'CRITICAL_PROCESS_DIED' Windows Error

The 'CRITICAL_PROCESS_DIED' error is a Blue Screen of Death (BSoD) crash that some Windows users might have had the unfortunate of running into. BSoD errors designate a serious issue that has stopped the system's OS from continuing to function. As a result, the entire computer system must be restarted leading to potential loss of information if any of the currently opened documents haven't been saved in a while. 

The 'CRITICAL_PROCESS_DIED' error specifically indicates that a process vital for the OS to continue functioning has been suddenly terminated or failed to start. Pinpointing the exact process that caused the error could be extremely time-consuming but users still have some options to deal with this error. Explore the suggested solutions outlined below and try to see if any helps to fix this pesky error. 

Perform an SFC scan

SFC (System File Checker) is a rather useful utility that comes packaged with the Windows OS. It allows users to scan their computer systems for potentially corrupted Windows system files and then try to repair them. SFC can also replace any essential files that could be missing. To start the process, users need to open an elevated Command Prompt window.

  1. Type command prompt in the search field on the taskbar. Right-click the top result and choose the 'Run as administrator' option. 
  2. In the Command Prompt window, type sfc /scannow and press Enter on your keyboard. 
  3. SFC should initiate a scan that could take a while to complete. 
  4. If SFC detected any problems and managed to fix them, it will display the following message - 'Windows Resource Protection found corrupt files and successfully repaired them.'
  5. Restart your computer.

Run DISM scan

If SFC failed to solve the issue, users could try another type of scan called DISM (Deployment Image Servicing and Management). This particular utility is designed to deal will problems related to Window images such as the Windows Recovery Environment, Windows PE, Windows Setup, and more. DISM also requires an elevated Command Prompt in order to be executed. 

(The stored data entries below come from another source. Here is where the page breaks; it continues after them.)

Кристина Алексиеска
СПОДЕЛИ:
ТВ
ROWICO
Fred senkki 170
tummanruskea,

  1. Type command prompt in the search field on the taskbar, right-click the top result, and select the 'Run as administrator' option. 
  2. Type the DISM /Online /Cleanup-Image /RestoreHealth command and press Enter on your keyboard. 
  3. Wait for the DISM scan to be completed. 

Run disk scan for errors

A corrupted sector on the hard drive could cause a whole host of different BSoD errors including 'CRITICAL_PROCESS_DIED.' Windows comes with a helpful tool designed to check for and fix this type of hard disk problems. 

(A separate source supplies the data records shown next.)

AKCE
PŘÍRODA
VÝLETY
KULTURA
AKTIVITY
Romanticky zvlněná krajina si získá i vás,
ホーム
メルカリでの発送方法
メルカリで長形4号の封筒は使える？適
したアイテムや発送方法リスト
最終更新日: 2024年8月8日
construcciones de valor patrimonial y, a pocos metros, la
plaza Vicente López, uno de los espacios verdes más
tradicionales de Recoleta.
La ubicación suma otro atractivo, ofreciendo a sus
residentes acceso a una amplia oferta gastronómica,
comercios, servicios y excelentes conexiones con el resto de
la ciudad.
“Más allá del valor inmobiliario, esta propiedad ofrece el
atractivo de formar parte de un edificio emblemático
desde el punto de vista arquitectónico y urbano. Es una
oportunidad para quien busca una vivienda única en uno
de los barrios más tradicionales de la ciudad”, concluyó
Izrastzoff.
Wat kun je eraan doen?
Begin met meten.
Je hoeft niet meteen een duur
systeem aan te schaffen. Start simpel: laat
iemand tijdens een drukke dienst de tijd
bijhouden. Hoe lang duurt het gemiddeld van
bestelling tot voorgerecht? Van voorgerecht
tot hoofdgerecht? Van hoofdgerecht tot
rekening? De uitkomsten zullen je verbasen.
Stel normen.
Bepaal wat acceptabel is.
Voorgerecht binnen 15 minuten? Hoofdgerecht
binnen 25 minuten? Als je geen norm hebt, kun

  1. Open an elevated Command Prompt window yet again.
  2. Type the chkdsk C: /f command and press Enter on your keyboard. 
  3. Replace 'C' with the letter of any particular disk volume you wish to scan. 
  4. Keep in mind that the 'chkdsk C: /f' command looks for and fixes logical errors. To fix potential physical issues, use the chkdsk C: /r command instead.

Try a clean boot

To make sure that the 'CRITICAL_PROCESS_DIED' error isn't caused by any software conflicts, users could try to run a clean boot of their system and see if the issue will still appear. Doing a clean boot means starting your Windows with just the minimal drivers and startup programs to run the OS. 

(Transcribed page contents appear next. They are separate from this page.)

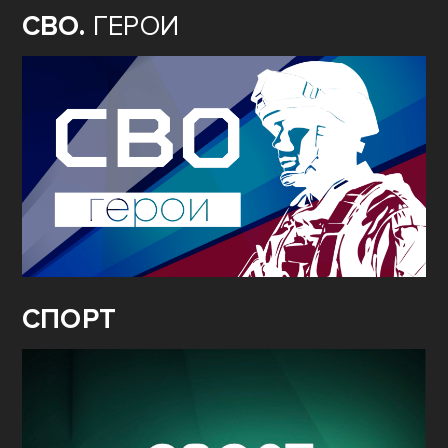
СВО.
ГЕРОИ
СПОРТ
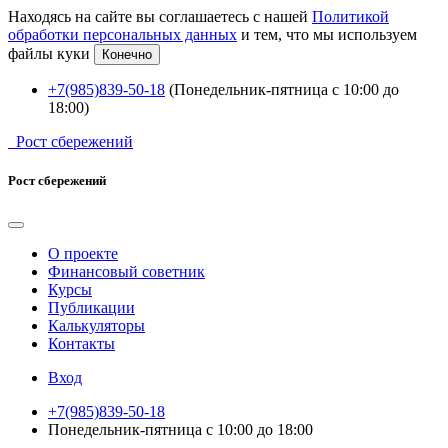
Находясь на сайте вы соглашаетесь с нашей
Политикой
обработки персональных данных
и тем, что мы используем
файлы куки
Конечно
+7(985)839-50-18
(Понедельник-пятница с 10:00 до
18:00)
Рост сбережений
Рост сбережений
О проекте
Финансовый советник
Курсы
Публикации
Калькуляторы
Контакты
Вход
+7(985)839-50-18
Понедельник-пятница с 10:00 до 18:00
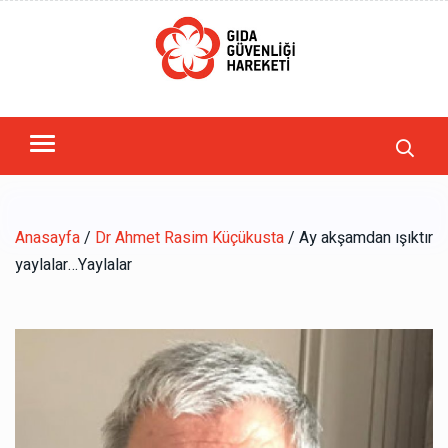
Anasayfa
/
Dr Ahmet Rasim Küçükusta
/ Ay akşamdan ışıktır
yaylalar…Yaylalar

  1. Type system configuration in the search field on the taskbar and click on the top result. 
  2. In the 'System Configuration' window, select the 'Services' tab.
  3. Select the 'Hide all Microsoft services' option by checking its checkbox.
  4. Click on 'Disable all.'
  5. Go to the 'Startup' tab and choose 'Open Task Manager.'
  6. Disable all applications under Task Manager's Startup tab one by one. 
  7. Close Task Manager and click the 'OK' button in 'System Configuration.'
  8. Restart your computer system. 

The system will start with only the default programs and services. If the 'CRITICAL_PROCESS_DIED' error doesn't appear that would mean that one of the disabled applications is the real cause. Try to find it through the process of elimination even though it might take a while.